**Aim of the exercise**: Reproduce, exactly and only, the lines of the data that follows from the one containing "SNOWSHOEING" down to the one containing "1-877-662-9060", without pictures.

——————

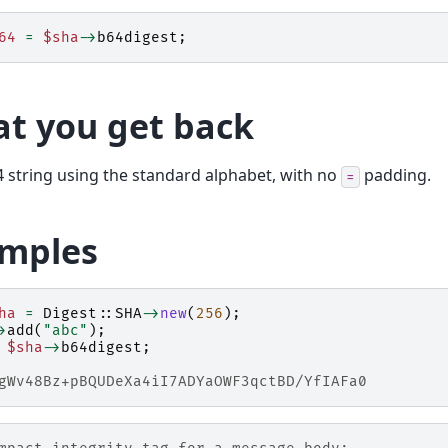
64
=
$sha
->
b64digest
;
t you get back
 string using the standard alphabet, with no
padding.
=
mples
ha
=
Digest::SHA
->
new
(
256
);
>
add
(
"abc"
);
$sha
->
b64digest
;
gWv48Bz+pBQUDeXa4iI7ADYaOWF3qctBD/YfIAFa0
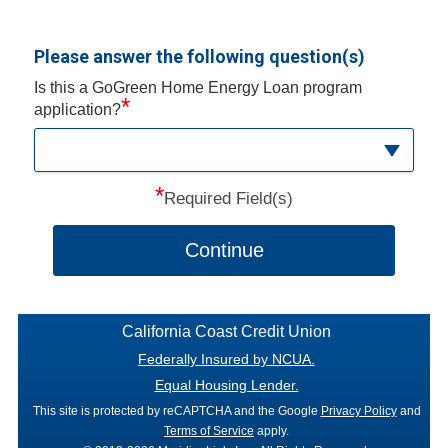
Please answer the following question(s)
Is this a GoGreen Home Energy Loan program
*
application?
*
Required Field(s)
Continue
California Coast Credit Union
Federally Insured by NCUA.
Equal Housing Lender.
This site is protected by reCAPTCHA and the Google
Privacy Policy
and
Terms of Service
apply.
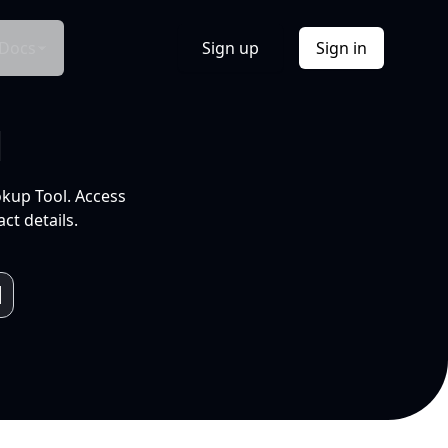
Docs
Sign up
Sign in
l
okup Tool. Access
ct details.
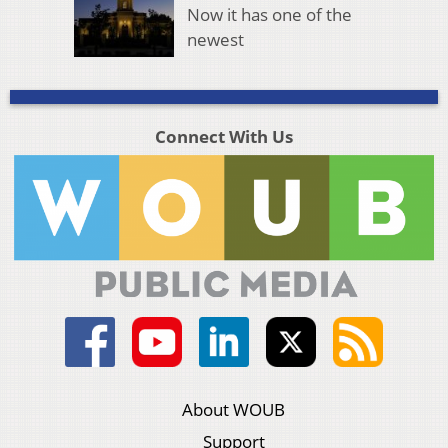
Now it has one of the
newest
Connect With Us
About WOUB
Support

——————

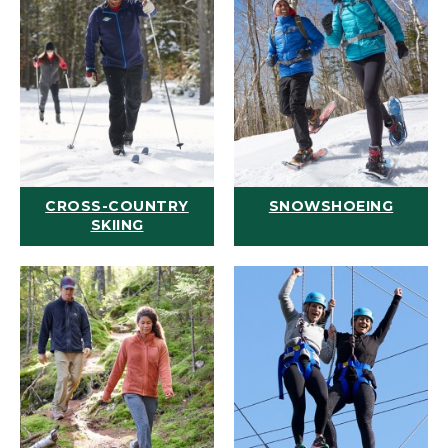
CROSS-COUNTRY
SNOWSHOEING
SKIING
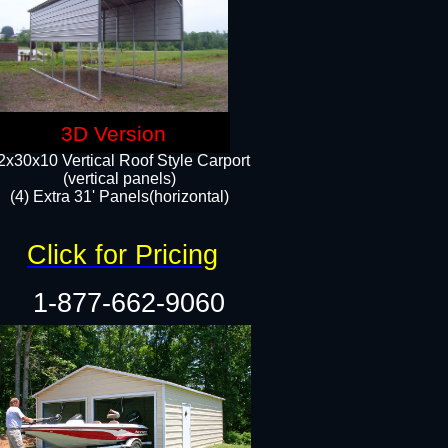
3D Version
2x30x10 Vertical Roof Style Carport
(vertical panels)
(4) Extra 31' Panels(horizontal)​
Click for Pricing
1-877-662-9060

——————

**Written answer**:
SNOWSHOEING
SKIING
3D Version
2x30x10 Vertical Roof Style Carport
(vertical panels)
(4) Extra 31' Panels(horizontal)​
Click for Pricing
1-877-662-9060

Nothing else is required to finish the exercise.